Political tug of war lands migrants at door of Kamala Harris’ residence

By Paula Escalada Medrano

Washington DC, Oct 6 (EFE).- With just over a month to go before the United States’ Nov. 8 midterm elections, Republican governors are aiming to keep the contentious immigration issue at the forefront of voters’ minds by shipping undocumented migrants to heavily Democratic areas of the country.

The latest example of this strategy occurred Thursday when 41 immigrants bused out of Texas were dropped off near the official residence of Vice President Kamala Harris, the White House’s point person on immigration and border issues.

A total of 11 children and 30 adults, most of whom had arrived from Venezuela, arrived at 6.15 am at the US Naval Observatory in Washington DC on board a bus sent by Texas’ Republican governor, Greg Abbott.

Exhausted and wearing inadequate clothing for the cold early morning air, they stepped off the vehicle after a 36-hour journey without a clear sense of what their future holds.

That trip was the latest in a series of bus rides or flights organized by Abbott and other Republican governors to draw attention to a surge in undocumented migration to the US.

Those GOP elected officials say their states are being overburdened by illegal immigration and accuse President Joe Biden’s administration of being unwilling to address the issue.

Democrats say the trips are cruel and a cheap political stunt that further exacerbates the hardships facing migrants, who are dropped off on the street and must later be transferred by SAMU First Response and other humanitarian NGOs to places prepared to receive them, such as Washington DC’s Union Station.

Four of the occupants on the bus that arrived Thursday were Rocio, her husband and their two children aged 18 months and five years.
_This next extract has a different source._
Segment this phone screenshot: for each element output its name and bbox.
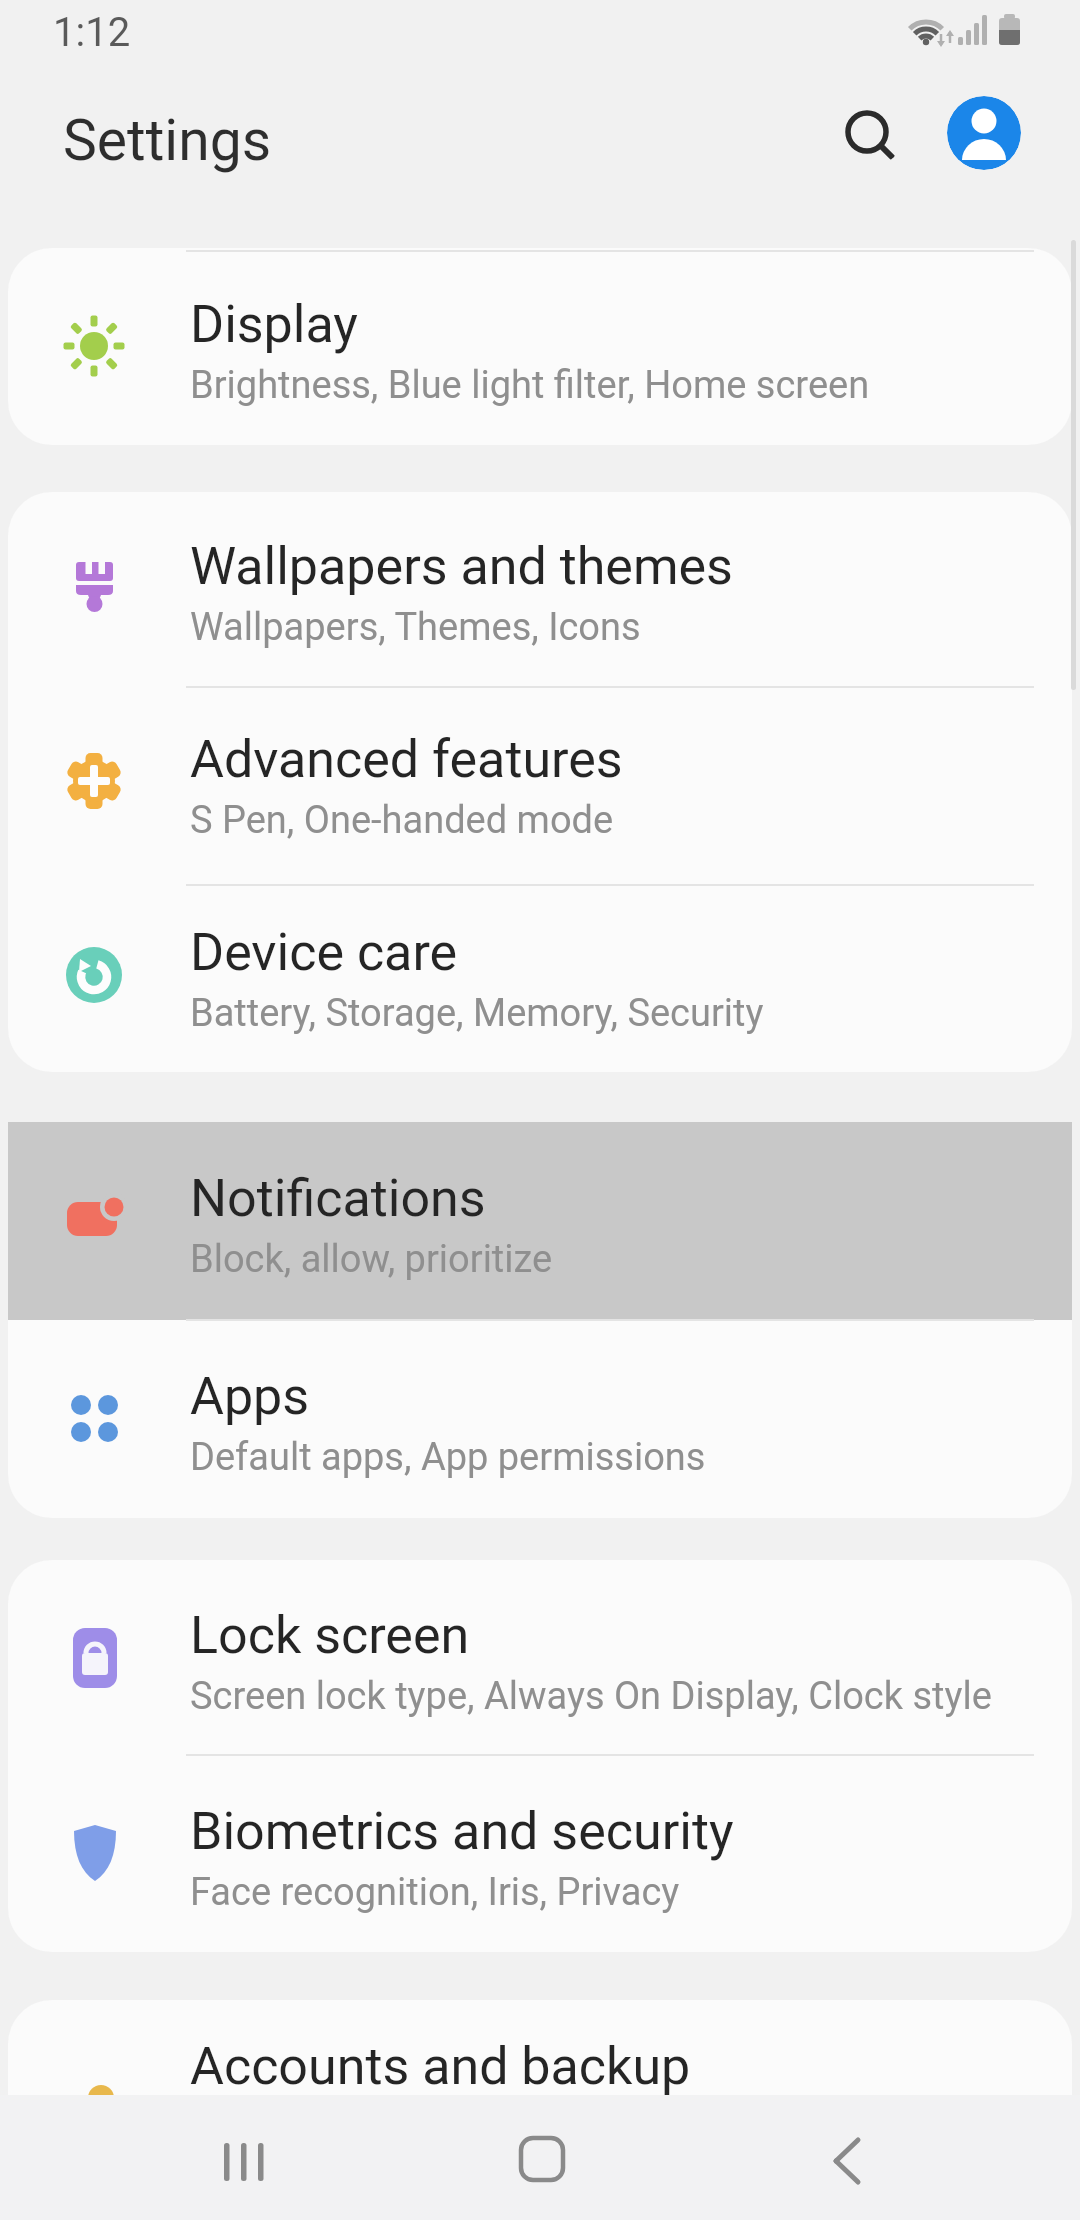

Natives of the Venezuelan city of Barquisimeto, that couple told Efe minutes after exiting the vehicle that another older child of theirs had stayed behind with Rocio’s mother.
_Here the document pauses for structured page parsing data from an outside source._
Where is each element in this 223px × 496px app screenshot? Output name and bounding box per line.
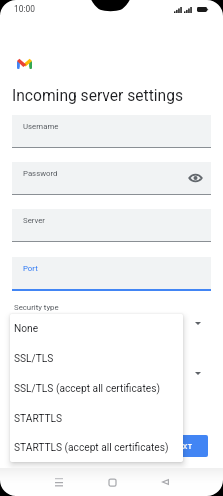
staticText: Server — [23, 216, 45, 225]
button[interactable]: SSL/TLS (accept all certificates) — [10, 374, 183, 404]
staticText: Username — [23, 122, 59, 131]
staticText: 10:00 — [14, 4, 35, 14]
button[interactable]: SSL/TLS — [10, 344, 183, 374]
button[interactable]: NEXT — [158, 435, 208, 457]
button[interactable]: STARTTLS (accept all certificates) — [10, 434, 183, 462]
staticText: Incoming server settings — [12, 87, 183, 105]
staticText: NEXT — [173, 442, 193, 450]
button[interactable]: Home — [94, 468, 130, 496]
button[interactable]: None — [10, 314, 183, 344]
staticText: SSL/TLS (accept all certificates) — [14, 383, 160, 395]
button[interactable]: Port — [12, 257, 211, 289]
button[interactable]: Password — [12, 162, 211, 194]
button[interactable]: Open dropdown — [189, 364, 207, 382]
staticText: STARTTLS (accept all certificates) — [14, 442, 169, 454]
staticText: STARTTLS — [14, 413, 63, 425]
button[interactable]: Username — [12, 115, 211, 147]
staticText: Security type — [14, 303, 59, 312]
staticText: Password — [23, 169, 58, 178]
button[interactable]: STARTTLS — [10, 404, 183, 434]
button[interactable]: Show password — [186, 169, 204, 187]
button[interactable]: Server — [12, 209, 211, 241]
button[interactable]: Open dropdown — [189, 314, 207, 332]
button[interactable]: Recents — [41, 468, 77, 496]
staticText: Port — [23, 264, 38, 273]
button[interactable]: Back — [147, 468, 183, 496]
staticText: None — [14, 323, 39, 335]
staticText: SSL/TLS — [14, 353, 54, 365]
She said it took them two months to make it to the United States and that “with God’s help” they had avoided being robbed, beaten, raped, extorted or kidnapped during the perilous journey.

“We only had a bad experience in Mexico,” Rocio said. Immigration authorities “caught us several times and made us partially reverse course.”

One of the toughest stretches, her husband said, was crossing the Darien Gap, a lawless, treacherous 95-kilometer (60-mile) expanse of dense jungle straddling Panama and Colombia whose dangers include a powerful Colombian criminal gang known as the Clan del Golfo, turbulent rivers, rugged hills and deadly wild animals.

He added that “many children died” during that crossing.

Tatiana Laborde, managing director of SAMU First Response, told Efe that her organization has provided humanitarian assistance to around 3,830 people, not including those who arrived on Thursday nor those who arrived the day before from Arizona.

She said beds for three or four nights have been provided to roughly 1,000 individuals.

Once at one of the group’s emergency shelters, the migrants are steered toward aid programs run by local governments with the aim ensuring their economic sustenance in a country with high costs of housing and other essentials.

As long as they remain undocumented, however, that government assistance does not include help in finding work.

“What they find here may be much better than what they have, but it’s not as easy as they think. Many of them, and it happens again and again, come here thinking (getting their papers) isn’t that difficult and that’s the first shock because very few get them,” Laborde said.

Even so, for Rocio and her husband nothing can take away the hope they feel today in seeing the majestic arches of Union Station and knowing they have a chance at a new life in the US.